Advanced Search
WebDSL offers full text search engine capabilities based on Apache Lucene and Hibernate Search. Current implementation supports:
- Set up which entity properties are searchable
- Full text search on (a subset of) searchable entity properties
- Range queries (numeric and date properties)
- Boolean queries
- Faceted search (both discrete values and ranges)
- Index and query time boosting
-
Customized preprocessing of searchable properties/queries using SORL analyzer building blocks (tokenizers, character and token filters):
- Common analyzers are predefined
- Use custom stop words that are ignored at indexing/querying
-
Get more relevant results by
- Synonym analyzer (ipad i-pad i pad all match the same)
- Stem words to their root word (performing -> perform)
- Phonetic search (words that sound similar are matched)
- Many more
- Filter search results by property value or faceted search
- Sort search results
- Pagination of search results
- Result highlighting
- Spell checking
- Auto completion
- Create search name spaces based on property value
Marking properties as searchable
Using search in WebDSL starts by marking which entities need to be searchable. If one property is marked searchable, the entity can be searched. For each entity property one or more search fields can be specified. There are 2 ways to specify these: using search mappings or using searchable annotations. For simple search functionality, searchable annotations will suffice, but for cleaner code we recommend using search mappings.
Using search mappings (recommended)
A search mapping starts with the name of the property to be indexed, optionally followed by mapping specifications:
as name
Indexed under name instead of the property name.
using analyzer
Indexed using analyzer analyzer instead of the default analyzer.
boosted to Float|*Float
Search field is boosted to Float at index time (default 1.0).
(spellcheck)|(autocomplete)|(spellcheck,autocomplete)
Indicate that this search field can be used for spell checking/autocompletion.
for subclass entity
In case marking an reference/composite property as searchable, you might want to make only a specific subclass of the property type searchable.
depth Int|with depth Int
In case marking an reference/composite property as searchable, you can specify the depth of the 'embedded' path, 1 is the default.
+ mapping specification
Prefix a mapping specification with the plus sign if you want this search field to be used by default at query time.

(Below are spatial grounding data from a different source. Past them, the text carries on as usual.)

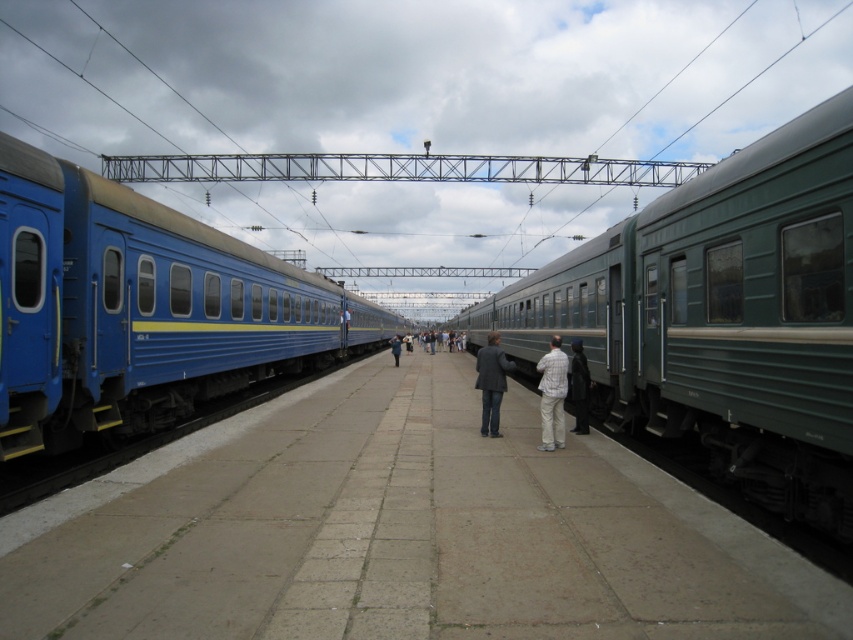 You are a maintenance worker needing to place a 1.8 meter ladder on the concrete platform at center. Considering the height of the dark gray jacket at center, will the ladder fit vertically on the platform without exceeding its height?

The concrete platform at center is not as tall as the dark gray jacket at center. Since jackets typically are about the same height as a person, and assuming the jacket is worn by someone of average height around 1.7 meters, the platform is shorter than 1.7 meters. The ladder is 1.8 meters tall, so it would exceed the platform height and not fit vertically.

You are a passenger waiting on the platform between the two trains. You see the green metallic train at right and the plaid shirt at center. Which object is closer to you?

The plaid shirt at center is closer to you because the green metallic train at right is located above it, meaning the shirt is positioned in front of the train.

You are a photographer standing on the platform between the two trains. You notice two people wearing a plaid shirt at center and a dark gray coat at center. Which person is positioned closer to the right side of the platform?

The plaid shirt at center is to the right of dark gray coat at center, so the person wearing the plaid shirt at center is positioned closer to the right side of the platform. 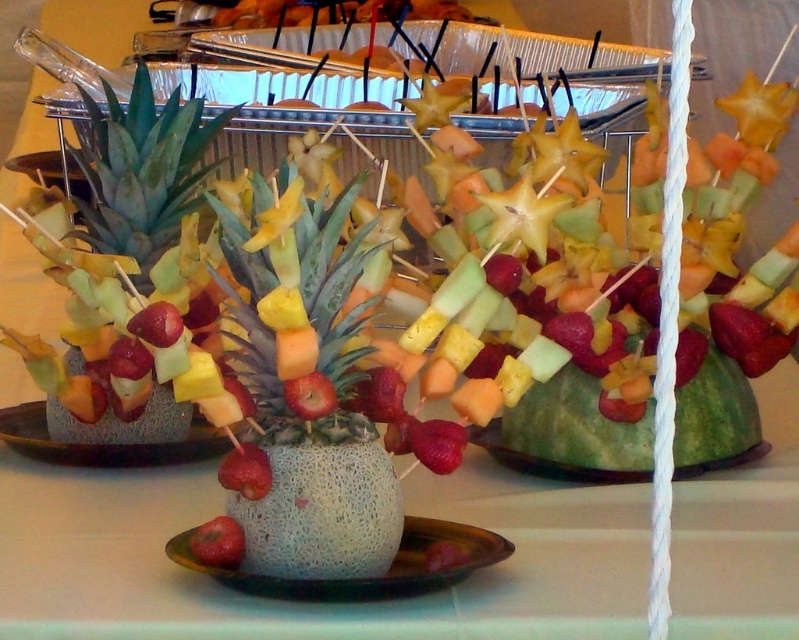 Question: Which point appears farthest from the camera in this image?

Choices:
 (A) (245, 492)
 (B) (237, 554)
 (C) (18, 419)

Answer: (C)

Question: Does green leafy pineapple at center appear over green melon at center?

Choices:
 (A) no
 (B) yes

Answer: (B)

Question: Does green leafy pineapple at center have a smaller size compared to speckled melon plate at center?

Choices:
 (A) yes
 (B) no

Answer: (B)

Question: Which object appears closest to the camera in this image?

Choices:
 (A) green textured pineapple at center
 (B) speckled melon plate at center

Answer: (A)

Question: Is green textured pineapple at center to the right of green leafy pineapple at center from the viewer's perspective?

Choices:
 (A) no
 (B) yes

Answer: (B)

Question: Which of these objects is positioned farthest from the green melon at center?

Choices:
 (A) smooth melon at center
 (B) speckled melon plate at center
 (C) green textured pineapple at center
 (D) metallic silver tray at upper center

Answer: (D) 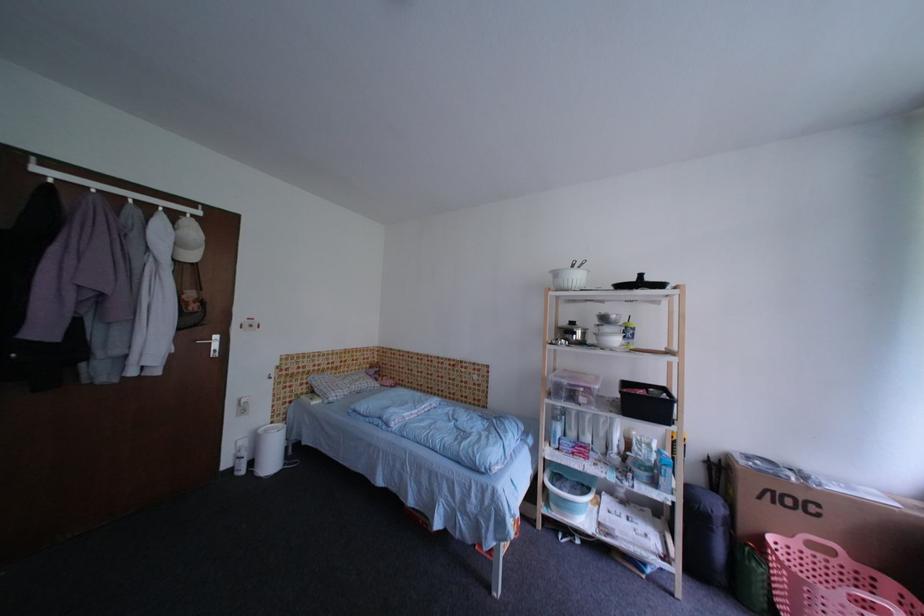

If no default search field is specified, all search fields are used by default
.
Search mappings belong to an entity and can be placed inside an entity declaration, or somewhere else by adding the entity name. Names of the search fields are scoped to entities, so different entities may share the same names for search fields.
//Embedded search mapping
entity Message {
subject :: String
text :: Text
category:: String
sender -> User
searchmapping {
+subject
+text using snowballporter as textSnowBall
text
category
+sender for subclass ForumUser
}
}
//External search mapping
entity ForumUser : User {
forumName :: String
forumPwd :: Secret
messages -> Set<Message> (inverse=Message.sender)
}
...
searchmapping ForumUser {
forumName using no
}
Using annotations
Search fields can also be specified using property annotations:
//Using searchable annotations
entity Message {
subject :: String (searchable)
text :: Text (searchable, searchable(name=textSnowBall, analyzer=snowballporter)

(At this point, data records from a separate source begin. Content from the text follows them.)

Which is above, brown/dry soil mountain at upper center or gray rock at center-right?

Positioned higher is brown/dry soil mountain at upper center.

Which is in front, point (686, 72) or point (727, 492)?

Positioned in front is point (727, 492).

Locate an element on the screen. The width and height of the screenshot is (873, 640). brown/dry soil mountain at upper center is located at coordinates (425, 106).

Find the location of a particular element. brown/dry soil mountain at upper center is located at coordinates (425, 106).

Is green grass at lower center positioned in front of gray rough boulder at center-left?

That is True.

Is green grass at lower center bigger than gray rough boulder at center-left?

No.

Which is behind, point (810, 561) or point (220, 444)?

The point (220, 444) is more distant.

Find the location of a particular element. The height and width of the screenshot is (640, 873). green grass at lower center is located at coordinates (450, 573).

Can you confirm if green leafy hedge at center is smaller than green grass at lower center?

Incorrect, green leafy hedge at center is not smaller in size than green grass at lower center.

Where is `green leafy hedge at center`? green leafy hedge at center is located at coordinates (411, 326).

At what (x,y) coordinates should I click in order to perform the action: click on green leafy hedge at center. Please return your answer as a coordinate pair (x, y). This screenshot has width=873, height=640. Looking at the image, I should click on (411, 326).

category:: String (searchable)
sender -> ForumUser (searchable())
}
The above code marks the entity Message searchable, and it has 3 search fields: subject, text using the default analyzer, and textSnowball, which uses the snowball porter analyzer. Searchable annotations have no restriction w.r.t. search mappings, and both can be used interchangeably (not recommended since it's less transparent). The following table shows the annotation equivalent of specifications in search mappings.
| search mapping | <-> | searchable annotation |
| subject | <-> |
searchable searchable() |
| subject as sbj | <-> | searchable(name = sbj) |
| subject using defaultNoStop | <-> | searchable(analyzer = defaultNoStop) |
| subject * 2.0 | <-> | searchable()*2.0 |
| subject boosted to 2.0 | <-> | searchable(boost = 2.0) |
| subject as sbjTriGram using trigram boosted to 0.5 | <-> | searchable(analyzer = trigram, name = sbjTriGram)*0.5 |
| subject as sbjUntokenized using none | <-> | searchable(analyzer = none, name = sbjUntokenized) |
| message as sbjAC using kwAnalyzer (autocomplete) | <-> | searchable(analyzer = kwAnalyzer, name = sbjAC, autocomplete) |
| user as forumuser for subclass ForumUser | <-> | searchable(name = forumuser, subclass = ForumUser) |
| user with depth 2 | <-> | searchable(depth=2) |
| + text as txt | <-> | searchable(name = txt, default) |
Which properties can be made searchable ?

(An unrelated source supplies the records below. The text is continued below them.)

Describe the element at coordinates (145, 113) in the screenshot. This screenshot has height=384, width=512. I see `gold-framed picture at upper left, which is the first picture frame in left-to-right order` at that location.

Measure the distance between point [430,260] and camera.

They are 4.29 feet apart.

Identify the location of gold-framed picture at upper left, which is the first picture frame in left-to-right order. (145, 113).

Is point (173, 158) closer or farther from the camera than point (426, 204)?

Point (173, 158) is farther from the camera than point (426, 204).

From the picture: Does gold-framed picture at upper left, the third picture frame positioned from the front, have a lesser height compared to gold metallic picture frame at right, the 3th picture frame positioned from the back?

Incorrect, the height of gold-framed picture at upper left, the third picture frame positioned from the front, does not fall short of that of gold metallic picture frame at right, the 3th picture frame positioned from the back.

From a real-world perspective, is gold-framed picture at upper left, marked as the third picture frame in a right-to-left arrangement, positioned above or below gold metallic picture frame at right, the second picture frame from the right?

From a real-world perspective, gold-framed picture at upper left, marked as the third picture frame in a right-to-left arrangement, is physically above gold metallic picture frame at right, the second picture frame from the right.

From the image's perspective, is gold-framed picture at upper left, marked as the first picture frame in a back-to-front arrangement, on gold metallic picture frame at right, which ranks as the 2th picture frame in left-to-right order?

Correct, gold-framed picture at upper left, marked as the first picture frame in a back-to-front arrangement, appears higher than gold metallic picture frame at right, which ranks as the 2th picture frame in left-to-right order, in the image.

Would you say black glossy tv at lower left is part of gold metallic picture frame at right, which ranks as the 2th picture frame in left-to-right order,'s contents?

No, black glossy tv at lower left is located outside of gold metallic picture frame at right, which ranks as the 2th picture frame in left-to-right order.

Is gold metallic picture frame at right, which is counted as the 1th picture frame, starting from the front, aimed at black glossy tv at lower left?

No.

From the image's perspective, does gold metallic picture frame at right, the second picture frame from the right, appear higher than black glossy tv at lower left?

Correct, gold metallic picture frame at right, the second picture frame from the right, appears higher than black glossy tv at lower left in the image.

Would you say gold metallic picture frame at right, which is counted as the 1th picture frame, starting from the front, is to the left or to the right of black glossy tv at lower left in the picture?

Properties of any type can be made searchable, although there are some notes to make.
Reference and composite properties
These properties don't contain any text or value by themselves, but hold references to other entities. Therefore, the properties themselves cannot be indexed, but the searchable properties of the referred entity/entities will be indexed in the scope of the current entity. For example if you want to be able to search for Message entities by the name of the sender (in the above example), the property forumName of ForumUser needs to be indexed in the scope of Message. This can be done by marking the sender property as searchable. All search fields from ForumUser will then be available for Message, and searchfields are prefixed with 'propertyName.' by default (or different name if specified using as in search mappings). The search field from the example becomes : sender.forumName.
Note: Searchable reference/composite properties need to be part of an inverse relation to keep the index of the owning entity updated with changes in its reference entity/entities. The mapping options available for reference properties are restricted to name and subclass.
Numeric properties (Float,Int,Date,DateTime,Time)
In case no analyzer is specified for a numeric property search field, it will be indexed as numeric fields, which is a special type of field in Lucene. It enables efficient range queries and sorting on this field.
Derived properties
Derived properties are currently only indexed when the entity owning this property is saved/changed.
Searching the data!
For each indexed entity, search functions and a searcher class are automatically generated. For simple searches, the generated functions will suffice. For more advanced searches, the magic is in the generated entity searcher(s).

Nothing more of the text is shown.